What is expected: Write out, word for word, every line in the data below from the one containing "Support : l’œuvre est collée" to the one containing "Le tableau est", both of them included.

Dataset entries:

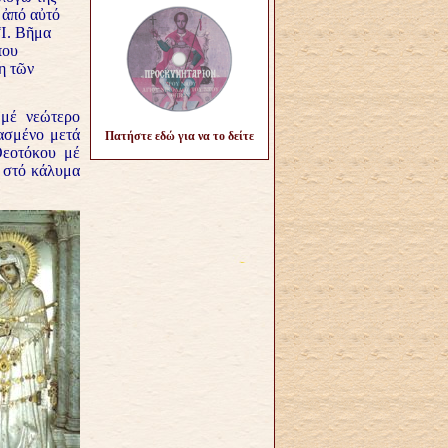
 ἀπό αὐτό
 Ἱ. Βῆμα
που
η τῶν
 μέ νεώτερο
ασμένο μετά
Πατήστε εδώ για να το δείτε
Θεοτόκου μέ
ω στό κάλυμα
...
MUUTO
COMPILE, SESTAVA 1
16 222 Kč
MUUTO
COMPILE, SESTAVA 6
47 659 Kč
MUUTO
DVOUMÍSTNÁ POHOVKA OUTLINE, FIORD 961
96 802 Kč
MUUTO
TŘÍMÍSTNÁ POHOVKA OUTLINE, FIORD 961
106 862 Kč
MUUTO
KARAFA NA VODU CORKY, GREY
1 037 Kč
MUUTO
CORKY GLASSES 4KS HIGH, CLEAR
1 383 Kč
==
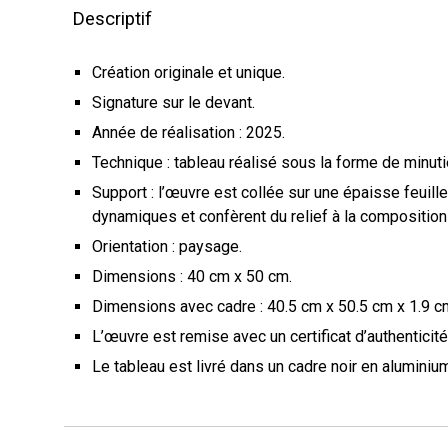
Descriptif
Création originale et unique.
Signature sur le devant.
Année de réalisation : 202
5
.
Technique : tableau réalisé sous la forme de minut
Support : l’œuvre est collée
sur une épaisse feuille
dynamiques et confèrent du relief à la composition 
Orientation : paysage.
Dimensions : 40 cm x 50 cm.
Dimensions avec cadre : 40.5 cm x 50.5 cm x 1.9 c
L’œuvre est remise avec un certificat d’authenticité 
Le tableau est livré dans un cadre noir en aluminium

Result of the exercise:
Support : l’œuvre est collée
sur une épaisse feuille
dynamiques et confèrent du relief à la composition 
Orientation : paysage.
Dimensions : 40 cm x 50 cm.
Dimensions avec cadre : 40.5 cm x 50.5 cm x 1.9 c
L’œuvre est remise avec un certificat d’authenticité 
Le tableau est livré dans un cadre noir en aluminium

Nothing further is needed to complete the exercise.